Last year, 13-year-old Elijah Goldberg of Short Hills teamed up with a local Community Supported Agriculture (CSA) group to provide fresh produce to two area food pantries.
This year, he continued the project, but he’s expanded his vision by increasing his fund-raising goals to purchase more shares of produce to benefit hungry clients.
This is no one-off bar mitzvah project, commendable and then completed.
“Stopping it hurts people, and can kill some,” Elijah told NJJN. His project pays for weekly shares from farms during the growing season; a CSA group benefits farmers by supplying a paid customer base; in exchange, the CSA members, in this case the food pantries, receive farm-fresh produce.
Over one million people in New Jersey are food insecure, according to Feeding America’s “2016 Map the Meal Gap” report, and Essex County has the highest concentration of food insecurity in New Jersey. (The report reflected conditions in 2014.)
Elijah has increased his fund-raising goal from $3,000 last year (when he actually raised $5,000) to $15,000 this year, the equivalent cost of 15 fruit and vegetable shares through the Farm & Fork Society CSA, which his mother, Melissa Goldberg, started in 2008 and continues to run.

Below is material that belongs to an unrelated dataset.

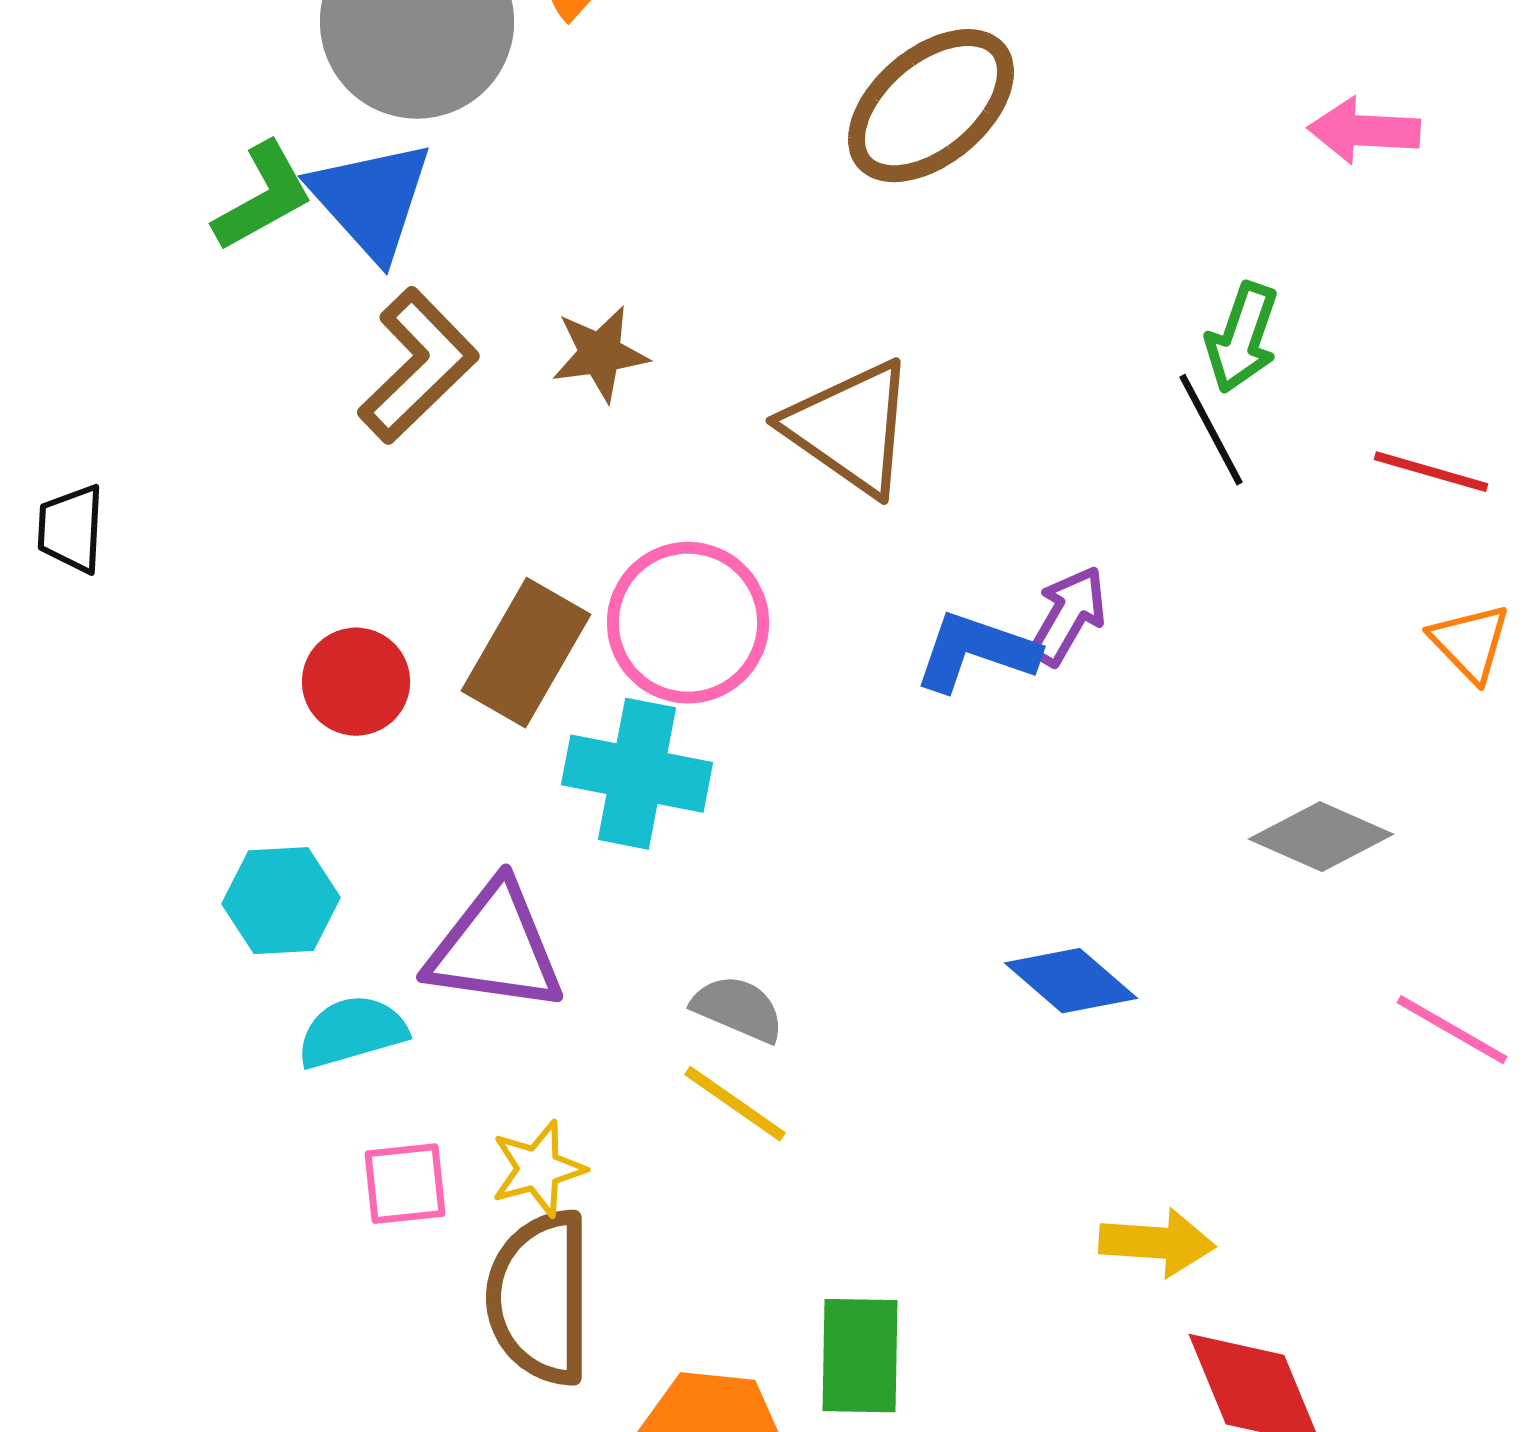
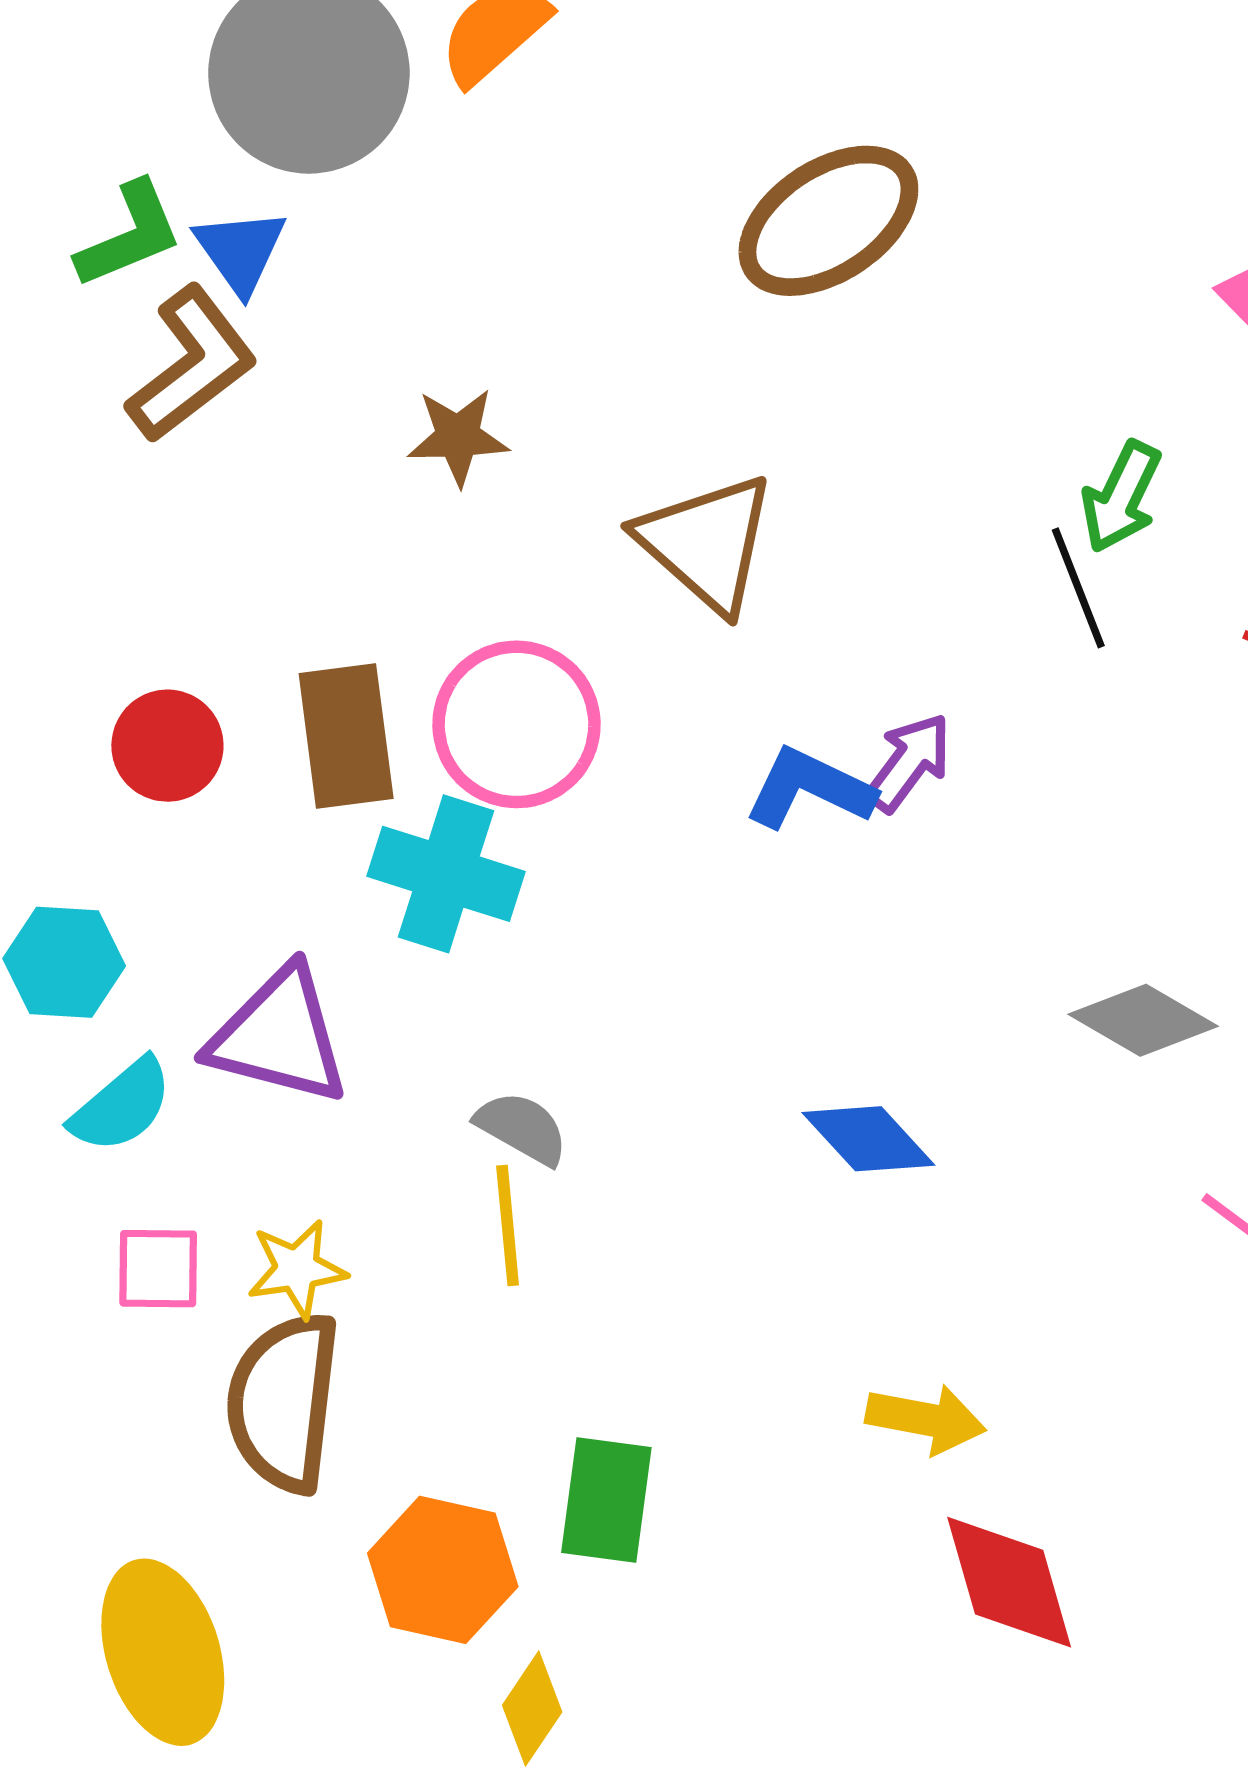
blue triangle: (371, 200) -> (240, 251), size x0.7
brown L-shape: (418, 366) -> (192, 364), moved
brown rectangle: (526, 653) -> (346, 736), turned -44
cyan semicircle: (352, 1032) -> (122, 1106), turned 149
yellow line: (735, 1104) -> (508, 1225), turned 43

And now Elijah has added Isaiah House in East Orange to the two food pantries he worked with last year, the Interfaith Food Pantry of the Oranges, and the food pantry at Our Lady of Sorrows Church in South Orange.
As of late April, he’d already raised more than $4,000.
“It’s easier to keep it going than to stop,” he said. “And if it keeps going, we help more people.”
Elijah, an eighth-grader at the Far Brook School in Short Hills, sat down with NJJN in his home on April 7 to explain the project and his motivation.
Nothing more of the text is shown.